McMurrey’s family says she smoked marijuana recreationally, but never had asthma until she began to work at Trulieve. Loved ones say she was rushed to the hospital two months before she died after having trouble breathing at work.

“That’s where it all came out that she was developing asthma, and she had never had any breathing problems through her whole life,” Bruneau said. “She took her concern to the supervisors.”

When asked why McMurrey didn’t leave her job, Bruneau said, “You can say ‘Why didn’t you just quit,’ but you know it’s not easy to find a job. She was making good money and she really enjoyed working there.”

Sen. John Velis, a Democrat whose district includes Holyoke, says worker safety is key in any industry.

“Obviously I’m concerned,” he said. “I know that the company is, I guess ‘refuting’ might be the right word, some of the findings of OSHA, so I want to sit back and see where that goes. But obviously, on any worksite, what is absolutely paramount is the safety of the employees.”
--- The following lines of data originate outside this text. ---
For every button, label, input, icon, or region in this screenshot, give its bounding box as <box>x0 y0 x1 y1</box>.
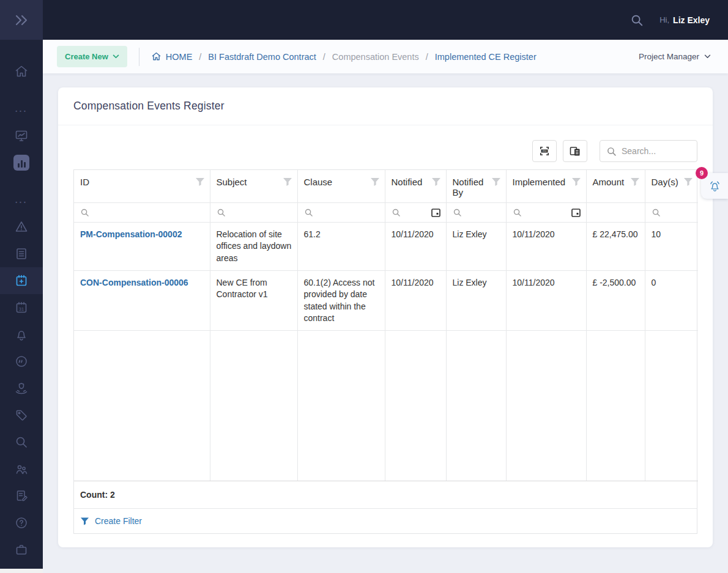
global-search-icon[interactable] <box>630 13 644 27</box>
column-label: Subject <box>217 177 247 187</box>
ellipsis-icon: ... <box>15 198 28 202</box>
sidebar-item-search[interactable] <box>0 429 43 456</box>
column-label: ID <box>80 177 89 187</box>
column-label: Day(s) <box>652 177 678 187</box>
filter-funnel-icon[interactable] <box>283 177 292 187</box>
breadcrumb-separator: / <box>199 52 201 62</box>
tag-icon <box>14 408 29 423</box>
role-selector[interactable]: Project Manager <box>639 52 711 61</box>
filter-cell-notified-by[interactable] <box>446 203 506 223</box>
breadcrumb-contract[interactable]: BI Fastdraft Demo Contract <box>208 52 316 62</box>
filter-funnel-icon <box>80 517 89 526</box>
grid-search-box <box>600 140 697 162</box>
filter-funnel-icon[interactable] <box>630 177 640 187</box>
calendar-plus-icon <box>14 273 29 288</box>
column-chooser-button[interactable] <box>563 140 587 162</box>
cell-notified: 10/11/2020 <box>385 270 446 330</box>
cell-id: CON-Compensation-00006 <box>74 270 210 330</box>
filter-funnel-icon[interactable] <box>431 177 441 187</box>
sidebar-item-calendar[interactable]: 31 <box>0 294 43 321</box>
user-menu[interactable]: Liz Exley <box>673 15 710 25</box>
filter-funnel-icon[interactable] <box>683 177 693 187</box>
breadcrumb-implemented-ce-register[interactable]: Implemented CE Register <box>435 52 537 62</box>
sidebar-item-more-2[interactable]: ... <box>0 187 43 213</box>
sidebar-expand-button[interactable] <box>0 0 43 40</box>
reports-tile-icon <box>13 155 29 171</box>
help-circle-icon <box>14 516 29 530</box>
cell-id: PM-Compensation-00002 <box>74 223 210 271</box>
dashboard-monitor-icon <box>14 128 29 143</box>
column-header-subject[interactable]: Subject <box>210 170 297 203</box>
breadcrumb-home[interactable]: HOME <box>166 52 193 62</box>
breadcrumb-divider <box>139 48 139 66</box>
cell-implemented: 10/11/2020 <box>506 223 586 271</box>
filter-cell-clause[interactable] <box>297 203 385 223</box>
create-new-button[interactable]: Create New <box>57 46 127 67</box>
filter-funnel-icon[interactable] <box>491 177 501 187</box>
sidebar-item-portfolio[interactable] <box>0 536 43 563</box>
home-icon <box>151 51 162 62</box>
cell-days: 10 <box>645 223 698 271</box>
home-icon <box>14 64 29 79</box>
grid-search-input[interactable] <box>622 146 691 156</box>
cell-subject: Relocation of site offices and laydown a… <box>210 223 297 271</box>
filter-cell-notified[interactable] <box>385 203 446 223</box>
ce-record-link[interactable]: PM-Compensation-00002 <box>80 229 182 239</box>
column-label: Amount <box>593 177 625 187</box>
table-row: PM-Compensation-00002 Relocation of site… <box>74 223 698 271</box>
create-filter-button[interactable]: Create Filter <box>74 509 697 533</box>
chat-quote-icon <box>14 354 29 369</box>
column-header-implemented[interactable]: Implemented <box>506 170 586 203</box>
sidebar-nav: ... ... 31 <box>0 40 43 569</box>
filter-cell-amount[interactable] <box>586 203 645 223</box>
filter-cell-id[interactable] <box>74 203 210 223</box>
search-icon <box>606 146 617 157</box>
cell-notified: 10/11/2020 <box>385 223 446 271</box>
column-header-clause[interactable]: Clause <box>297 170 385 203</box>
ce-record-link[interactable]: CON-Compensation-00006 <box>80 278 188 287</box>
svg-text:31: 31 <box>19 306 24 312</box>
table-row: CON-Compensation-00006 New CE from Contr… <box>74 270 698 330</box>
column-header-amount[interactable]: Amount <box>586 170 645 203</box>
calendar-icon[interactable] <box>431 207 441 218</box>
sidebar-item-home[interactable] <box>0 58 43 85</box>
header-row: ID Subject Clause Notified Notified By I… <box>74 170 698 203</box>
filter-funnel-icon[interactable] <box>370 177 380 187</box>
filter-cell-subject[interactable] <box>210 203 297 223</box>
sidebar-item-ce-register[interactable] <box>0 267 43 294</box>
breadcrumb-separator: / <box>426 52 428 62</box>
filter-cell-days[interactable] <box>645 203 698 223</box>
register-card: Compensation Events Register xlsx <box>58 87 713 547</box>
sidebar-item-help[interactable] <box>0 509 43 536</box>
register-list-icon <box>14 246 29 261</box>
column-header-days[interactable]: Day(s) <box>645 170 698 203</box>
sidebar-item-notifications[interactable] <box>0 321 43 348</box>
cell-days: 0 <box>645 270 698 330</box>
filter-cell-implemented[interactable] <box>506 203 586 223</box>
sidebar-item-reports[interactable] <box>0 149 43 176</box>
sidebar-item-insurance[interactable] <box>0 375 43 402</box>
sidebar-item-early-warnings[interactable] <box>0 213 43 240</box>
sidebar-item-tags[interactable] <box>0 402 43 429</box>
notifications-button[interactable]: 9 <box>701 173 728 199</box>
search-icon <box>513 208 522 217</box>
sidebar-item-communications[interactable] <box>0 348 43 375</box>
sidebar-item-registers[interactable] <box>0 240 43 267</box>
sidebar-item-users[interactable] <box>0 456 43 482</box>
warning-triangle-icon <box>14 220 29 234</box>
create-filter-label: Create Filter <box>95 516 142 526</box>
column-header-notified-by[interactable]: Notified By <box>446 170 506 203</box>
column-header-id[interactable]: ID <box>74 170 210 203</box>
sidebar-item-more-1[interactable]: ... <box>0 95 43 122</box>
calendar-icon[interactable] <box>571 207 581 218</box>
column-header-notified[interactable]: Notified <box>385 170 446 203</box>
double-chevron-right-icon <box>13 13 29 27</box>
sidebar-item-contracts[interactable] <box>0 482 43 509</box>
filter-funnel-icon[interactable] <box>571 177 581 187</box>
horizontal-scrollbar[interactable] <box>0 569 43 573</box>
main-content: Compensation Events Register xlsx <box>43 73 728 573</box>
sidebar-item-dashboard[interactable] <box>0 122 43 149</box>
search-icon <box>80 208 89 217</box>
filter-funnel-icon[interactable] <box>195 177 205 187</box>
export-xlsx-button[interactable]: xlsx <box>532 140 557 162</box>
In its reports, OSHA noted that despite this being a relatively new industry, research has shown employees are at risk for developing allergies to marijuana plants, and that managing these allergies is difficult. The state’s Cannabis Control Commission is also investigating the death.

“I miss her so much,” Bruneau said. “I never want to see anybody go through what I’ve had to go through.”

OSHA has fined the company $35,219 and cited it for serious violations, including not providing employees training and information about the hazards of working with ground cannabis and other materials. It has also asked Trulieve to take voluntary steps to protect employees from the hazards of cannabis exposure, such as setting up a medical examination program for employees, improving exposure prevention, offering training and job transfer options for allergic employees.